Rechtsbasis van het voorstel:
Voor de verordening: artikel 95 EG-Verdrag;
Voor de richtlijn betreffende geneesmiddelen voor menselijk gebruik: artikel
95 EG-Verdrag en
Voor de richtlijn betreffende geneesmiddelen voor diergeneeskundig gebruik:
artikelen 95 en 152, lid 4b EG-Verdrag.
alle volgens gekwalificeerde meerderheidsbesluitvorming.
Subsidiariteit, proportionaliteit, deregulering: Positief
Nederlandse belangen:
Primair uitgangspunt is de garantie van een hoog beschermingsniveau van de
volksgezondheid en de gezondheid en welzijn van dieren. Het sluit dus aan op
het Nederlands beleid terzake. Daarbij wordt benadrukt dat de beoogde
aanpassingen in de regelgeving niet ten koste mogen gaan van de kwaliteit
van de farmaceutische zorgverlening en van de belangen van patiënten.
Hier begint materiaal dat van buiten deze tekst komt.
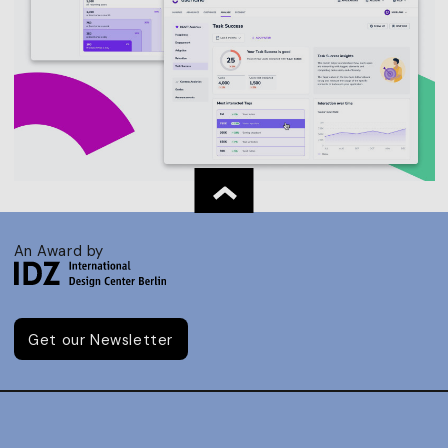
An Award by
Get our Newsletter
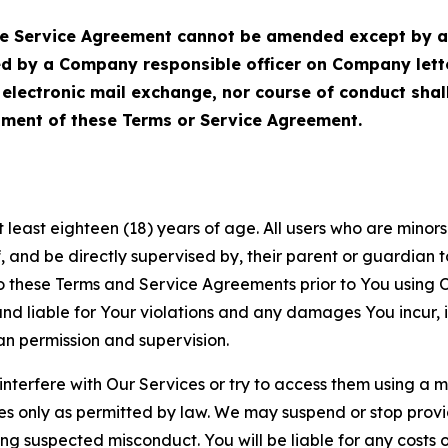
Service Agreement cannot be amended except by a do
ed by a Company responsible officer on Company let
, electronic mail exchange, nor course of conduct sha
ment of these Terms or Service Agreement.
least eighteen (18) years of age. All users who are minors i
, and be directly supervised by, their parent or guardian t
these Terms and Service Agreements prior to You using Ou
 liable for Your violations and any damages You incur, if
an permission and supervision.
 interfere with Our Services or try to access them using a 
es only as permitted by law. We may suspend or stop provi
ting suspected misconduct. You will be liable for any costs 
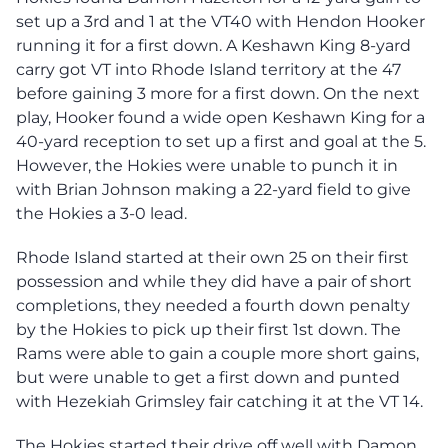
set up a 3rd and 1 at the VT40 with Hendon Hooker
running it for a first down. A Keshawn King 8-yard
carry got VT into Rhode Island territory at the 47
before gaining 3 more for a first down. On the next
play, Hooker found a wide open Keshawn King for a
40-yard reception to set up a first and goal at the 5.
However, the Hokies were unable to punch it in
with Brian Johnson making a 22-yard field to give
the Hokies a 3-0 lead.
Rhode Island started at their own 25 on their first
possession and while they did have a pair of short
completions, they needed a fourth down penalty
by the Hokies to pick up their first 1st down. The
Rams were able to gain a couple more short gains,
but were unable to get a first down and punted
with Hezekiah Grimsley fair catching it at the VT 14.
The Hokies started their drive off well with Damon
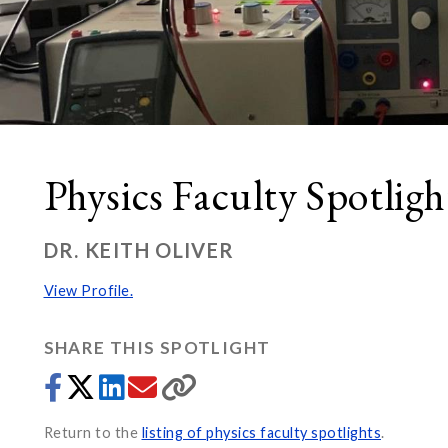
Physics Faculty Spotligh
DR. KEITH OLIVER
View Profile.
SHARE THIS SPOTLIGHT
Return to the
listing of physics faculty spotlights
.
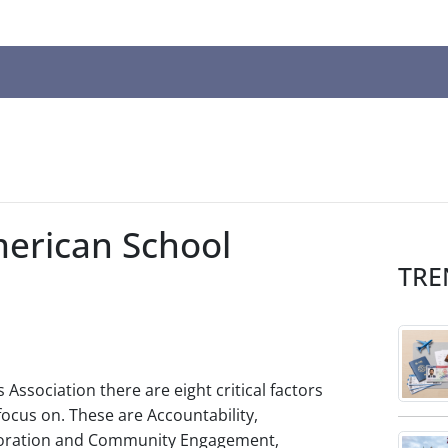
n
ws
t
merican School
t.
TRE
s
r
Association there are eight critical factors
ted
ocus on. These are Accountability,
ch
aboration and Community Engagement,
t.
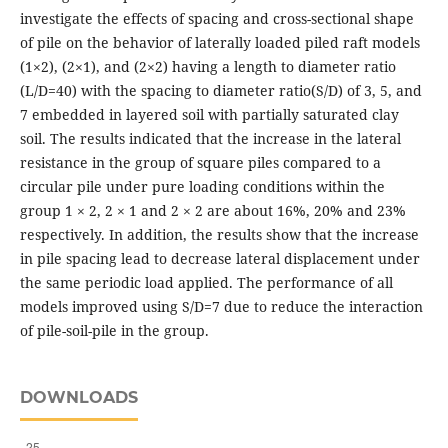
investigate the effects of spacing and cross-sectional shape
of pile on the behavior of laterally loaded piled raft models
(1×2), (2×1), and (2×2) having a length to diameter ratio
(L/D=40) with the spacing to diameter ratio(S/D) of 3, 5, and
7 embedded in layered soil with partially saturated clay
soil. The results indicated that the increase in the lateral
resistance in the group of square piles compared to a
circular pile under pure loading conditions within the
group 1 × 2, 2 × 1 and 2 × 2 are about 16%, 20% and 23%
respectively. In addition, the results show that the increase
in pile spacing lead to decrease lateral displacement under
the same periodic load applied. The performance of all
models improved using S/D=7 due to reduce the interaction
of pile-soil-pile in the group.
DOWNLOADS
Ook dienen de aanpassingen te passen binnen de doelstellingen van het
kostenbeheersingsbeleid. Daarnaast is het bevorderen van een innovatief en
concurrerend Europees bedrijfsleven van belang. Risico's voor het milieu
dienen vermeden te worden.
Consequenties voor nationale regelgeving/beleid c.q. decentrale overheden
(betrokkenheid IPO/VNG) Bezien zal moeten worden in hoeverre de verordening
voor vaststelling communautaire procedures leidt tot aanpassing van het
nationaal beleid.
De richtlijn voor geneesmiddelen voor menselijk gebruik wordt
geïmplementeerd in de geneesmiddelenwetgeving.
De richtlijn voor veterinair gebruik wordt geïmplementeerd in de
diergeneesmiddelenwetgeving.
Rol EP in de besluitvormingsprocedure: Co-decisie.
Fiche 4: Witboek Jeugd
Titel:
Witboek: "Een nieuwe stimulans voor de Europese Jeugd".
Datum Raadsdocument: 23 november 2001
nr. Raadsdocument: 14441/01 JEUN 63 EDUC 149 SOC 486
nr. Commissiedocument: COM 2001/681 definitief d.d. 23 november 2001
Eerstverantwoordelijke ministerie: VWS i.o.m. OCW, SZW, BZK, Fin, BZ, EZ,
JUST
Behandelingstraject in Brussel:
Presentatie vond plaats in de Jeugdraad van 29 november 2001.
Daarna eerste behandeling in de DG-bijeenkomst Jeugd op 10 december 2001.
Verdere behandelings-traject in de Raadswerkgroep Jeugd en DG-bijeenkomst op
11 en 12 maart 2002.
Consequenties voor EG-begroting in EURO (per jaar):
Eventuele activiteiten die voortvloeien uit het Witboek Jeugd zullen uit bestaand budget (het EU-programma Jeugd) worden gefinancierd.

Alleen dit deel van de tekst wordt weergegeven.